Die KI kann bessere E-Mails schreiben als ich. Auch kann sie deutlich besser coden und erst recht besser kopfrechnen. Noch schlimmer: Sie kann wohl auch schon sehr bald – wenn nicht schon jetzt – bessere Blogposts zum Thema KI verfassen, als ich dies je können werde. Was also kann ich denn noch beitragen?
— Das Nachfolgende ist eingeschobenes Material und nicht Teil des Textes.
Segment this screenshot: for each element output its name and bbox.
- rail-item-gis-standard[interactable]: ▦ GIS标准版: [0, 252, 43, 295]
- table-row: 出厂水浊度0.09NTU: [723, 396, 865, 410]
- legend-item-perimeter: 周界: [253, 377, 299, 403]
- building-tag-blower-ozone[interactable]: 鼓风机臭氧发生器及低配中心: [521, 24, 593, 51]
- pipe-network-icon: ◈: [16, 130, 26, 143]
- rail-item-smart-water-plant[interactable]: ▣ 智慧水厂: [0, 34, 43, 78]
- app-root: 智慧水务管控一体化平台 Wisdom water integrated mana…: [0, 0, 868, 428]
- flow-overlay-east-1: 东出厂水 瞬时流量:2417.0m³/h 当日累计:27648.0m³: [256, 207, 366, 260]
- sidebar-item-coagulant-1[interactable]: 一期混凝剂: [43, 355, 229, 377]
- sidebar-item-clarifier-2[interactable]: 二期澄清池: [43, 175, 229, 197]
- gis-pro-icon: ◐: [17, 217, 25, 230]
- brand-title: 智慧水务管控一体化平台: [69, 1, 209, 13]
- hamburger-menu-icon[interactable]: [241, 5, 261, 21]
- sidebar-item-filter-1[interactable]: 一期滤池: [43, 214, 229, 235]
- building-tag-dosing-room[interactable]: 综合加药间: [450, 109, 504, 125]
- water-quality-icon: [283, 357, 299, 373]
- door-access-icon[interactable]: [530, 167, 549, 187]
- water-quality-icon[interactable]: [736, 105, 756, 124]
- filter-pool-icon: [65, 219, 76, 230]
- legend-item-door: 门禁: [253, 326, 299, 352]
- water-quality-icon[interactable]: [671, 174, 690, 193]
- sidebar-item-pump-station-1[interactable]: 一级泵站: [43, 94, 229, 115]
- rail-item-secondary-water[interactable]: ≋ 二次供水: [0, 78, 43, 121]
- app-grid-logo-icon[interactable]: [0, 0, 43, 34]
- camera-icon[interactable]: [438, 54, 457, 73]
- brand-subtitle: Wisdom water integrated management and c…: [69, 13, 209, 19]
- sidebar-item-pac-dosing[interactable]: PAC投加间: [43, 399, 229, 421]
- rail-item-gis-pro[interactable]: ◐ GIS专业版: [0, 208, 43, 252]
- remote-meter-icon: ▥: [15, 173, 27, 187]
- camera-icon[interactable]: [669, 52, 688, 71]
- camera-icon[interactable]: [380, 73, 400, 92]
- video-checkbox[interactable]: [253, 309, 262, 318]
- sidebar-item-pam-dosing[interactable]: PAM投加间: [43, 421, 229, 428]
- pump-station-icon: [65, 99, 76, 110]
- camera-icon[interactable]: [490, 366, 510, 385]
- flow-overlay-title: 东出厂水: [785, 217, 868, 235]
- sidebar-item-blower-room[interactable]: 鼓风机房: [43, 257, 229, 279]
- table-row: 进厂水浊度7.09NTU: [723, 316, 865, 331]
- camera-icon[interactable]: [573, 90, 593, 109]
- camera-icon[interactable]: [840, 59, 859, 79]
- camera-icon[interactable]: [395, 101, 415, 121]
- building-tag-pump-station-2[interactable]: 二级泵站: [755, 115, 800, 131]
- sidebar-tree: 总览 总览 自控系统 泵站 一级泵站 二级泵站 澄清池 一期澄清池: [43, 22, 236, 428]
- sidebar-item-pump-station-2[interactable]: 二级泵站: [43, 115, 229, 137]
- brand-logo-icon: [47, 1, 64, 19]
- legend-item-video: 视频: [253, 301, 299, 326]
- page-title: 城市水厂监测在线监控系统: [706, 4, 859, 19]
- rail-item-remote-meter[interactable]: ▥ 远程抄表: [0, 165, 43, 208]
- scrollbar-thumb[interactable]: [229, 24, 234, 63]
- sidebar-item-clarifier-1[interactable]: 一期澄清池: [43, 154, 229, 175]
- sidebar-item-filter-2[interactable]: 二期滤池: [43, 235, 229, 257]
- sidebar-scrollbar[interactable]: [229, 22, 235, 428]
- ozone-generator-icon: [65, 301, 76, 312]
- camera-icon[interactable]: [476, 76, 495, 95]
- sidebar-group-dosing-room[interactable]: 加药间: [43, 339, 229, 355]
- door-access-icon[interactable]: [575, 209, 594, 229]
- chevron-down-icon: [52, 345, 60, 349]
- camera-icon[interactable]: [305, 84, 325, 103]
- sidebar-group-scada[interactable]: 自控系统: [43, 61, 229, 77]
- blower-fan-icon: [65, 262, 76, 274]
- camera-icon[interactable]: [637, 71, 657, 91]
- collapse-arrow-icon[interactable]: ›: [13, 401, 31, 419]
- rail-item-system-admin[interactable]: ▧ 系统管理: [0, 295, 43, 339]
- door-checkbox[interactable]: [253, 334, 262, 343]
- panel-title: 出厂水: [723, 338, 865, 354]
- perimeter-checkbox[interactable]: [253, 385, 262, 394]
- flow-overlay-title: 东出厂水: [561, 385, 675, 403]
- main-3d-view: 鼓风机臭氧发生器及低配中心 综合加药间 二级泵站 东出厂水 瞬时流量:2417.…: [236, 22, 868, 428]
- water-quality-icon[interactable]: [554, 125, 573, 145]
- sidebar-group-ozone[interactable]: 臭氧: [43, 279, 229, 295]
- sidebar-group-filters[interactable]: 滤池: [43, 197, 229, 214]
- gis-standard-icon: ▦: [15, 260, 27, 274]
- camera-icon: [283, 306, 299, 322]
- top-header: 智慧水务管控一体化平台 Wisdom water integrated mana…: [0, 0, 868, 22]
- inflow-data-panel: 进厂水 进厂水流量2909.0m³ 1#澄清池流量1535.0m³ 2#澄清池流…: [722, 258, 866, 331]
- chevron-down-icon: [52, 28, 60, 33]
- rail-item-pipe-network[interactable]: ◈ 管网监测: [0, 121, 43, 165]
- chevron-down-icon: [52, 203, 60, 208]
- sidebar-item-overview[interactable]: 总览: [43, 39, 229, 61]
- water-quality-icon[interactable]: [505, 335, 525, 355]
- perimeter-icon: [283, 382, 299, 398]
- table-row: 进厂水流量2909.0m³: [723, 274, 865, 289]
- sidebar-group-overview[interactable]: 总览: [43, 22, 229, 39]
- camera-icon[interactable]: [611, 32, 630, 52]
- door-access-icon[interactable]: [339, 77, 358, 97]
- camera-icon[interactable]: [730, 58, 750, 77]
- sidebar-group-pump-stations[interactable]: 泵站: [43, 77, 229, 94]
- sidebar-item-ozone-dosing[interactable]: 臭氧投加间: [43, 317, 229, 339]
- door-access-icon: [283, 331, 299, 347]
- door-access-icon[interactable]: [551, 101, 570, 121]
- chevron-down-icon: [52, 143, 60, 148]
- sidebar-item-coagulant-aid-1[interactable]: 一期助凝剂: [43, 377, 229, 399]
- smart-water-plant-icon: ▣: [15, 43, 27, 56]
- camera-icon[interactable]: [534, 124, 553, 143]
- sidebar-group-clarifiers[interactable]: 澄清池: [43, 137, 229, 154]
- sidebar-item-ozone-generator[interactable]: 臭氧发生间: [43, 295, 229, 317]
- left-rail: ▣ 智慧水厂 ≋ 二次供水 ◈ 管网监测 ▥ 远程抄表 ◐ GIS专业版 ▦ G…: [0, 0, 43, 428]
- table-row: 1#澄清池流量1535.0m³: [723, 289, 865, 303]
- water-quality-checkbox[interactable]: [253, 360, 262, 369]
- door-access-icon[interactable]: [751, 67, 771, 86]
Zugegeben, weder mit meinem Computercode noch mit meinen Blog-Beiträgen geht der Welt viel verloren. Allerdings kann man die entsprechenden Fragen leicht von meinem Mikrokosmos auf die gesamte Gesellschaft ausweiten – und viele machen sich derzeit Gedanken: Gemäss dem neusten European AI Barometer der EY fürchten 43 Prozent der Beschäftigten in der Schweiz negative Auswirkungen von KI auf ihre Karriere – ganze 76 Prozent rechnen gar mit einem Stellenabbau.
Doch führt die zunehmende Intelligenz der KI-Systeme wirklich dazu, dass ganze Jobklassen bald überflüssig werden? Oder eher, dass die Menschen ihre Schaffenskraft erst richtig ausleben können? Oder gar beides? Schauen wir etwas genauer hin.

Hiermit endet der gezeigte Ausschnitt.